What it's like to be the parent of a child with a learning disability. The blog was created in 2005 and discusses anything to do with Down Syndrome.

Friday, 7 October 2016

I found my place in the Sun

I was a bit nervous buying the newspaper. I was pretty sure that Stan and I would be in there but newspapers can sometimes 'drop' items if bigger news comes along. So I got a copy of the Sun and our story was featured. (Printed edition below). 

The kerfuffle was started by actress Sally Phillips who asked on a BBC2 documentary: What would a world without Down's Syndrome look like? 

I found it fascinating, not just because of the stuff about Down's Syndrome. But Sally goes on to look at geneticism generally and how we're on the verge of being able to choose kids who aren't disabled, aren't ginger and are good at maths. It's just that kids with Down's on in the vanguard. You can't tell if someone in the womb will go on to have an autistic spectrum condition...just yet. But perhaps soon you will be able to and that raises divisive ethical questions.

When the Sun contacted me I saw it as a good opportunity to spread the word about Down's Syndrome. As a parent, it can be hard work but it can also be rewarding. 

Stan watched much of the documentary with us. He was interested to see other people with Down's on TV. And Sally's love of Olly, and her passion about the issue, made for a really good show. I wish there had been more on geneticism more widely. But it was a good effort and it certainly got people talking. 

Friday, 9 September 2016

Panic in the Tesco? Not really...

I was running up and down the aisles of the massive superstore - running but not panicking. I'd got the Tesco security guards to cover the entrance; I'd got the help desk to put all staff on alert. Stan had slipped away from me. He wasn't exactly missing - but he was definitely absent.

The good thing about not panicking is that you get to think straight. You swing a plan of action into being and you think about what you're doing. So it suddenly dawned on me that Stan likes to go to the Costa outlet which is situated at the back of the store. And there he was in the coffee shop, having pilfered a strawberry smoothie. Quite a relief but why am I so pleased with myself about this? The answer is that I did all the things I was supposed to do.

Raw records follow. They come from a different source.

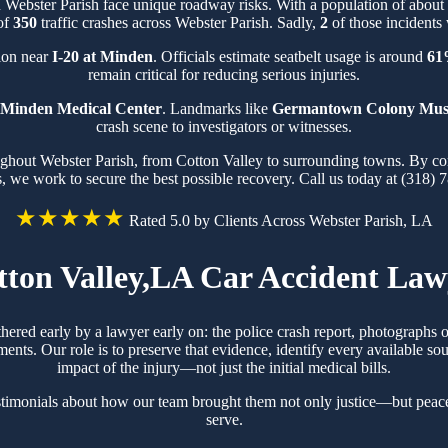
n Webster Parish face unique roadway risks. With a population of abou
 of
350
traffic crashes across Webster Parish. Sadly,
2
of those incidents 
tion near
I-20 at Minden
. Officials estimate seatbelt usage is around
61
remain critical for reducing serious injuries.
Minden Medical Center
. Landmarks like
Germantown Colony Mu
crash scene to investigators or witnesses.
oughout Webster Parish, from Cotton Valley to surrounding towns. By co
s, we work to secure the best possible recovery. Call us today at (318) 
★★★★★
Rated 5.0 by Clients Across Webster Parish, LA
tton Valley,LA Car Accident Law
thered early by a lawyer early on: the police crash report, photograph
ts. Our role is to preserve that evidence, identify every available sou
impact of the injury—not just the initial medical bills.
stimonials about how our team brought them not only justice—but peac
serve.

Of course, like in Peter Pan, all this has happened before and all of it will happen again. A couple of weeks ago Stan took off and the police found him. His brother reckons that, at almost 15, Stan has hormones raging through him and that when you find it difficult to express yourself, it's perhaps easier to take the path of least resistance; ie bugger off.

But, despite the fact that I lost my son with Down's and it was worrying, I'm celebrating a small victory. I actually nailed it by acting calmly. And then I took Stan around the store, getting him to apologise to various members of staff who had helped us. My advice to parents / carers in a similar position? Have a plan. Panic by all means. But the plan will help you to centre your thoughts.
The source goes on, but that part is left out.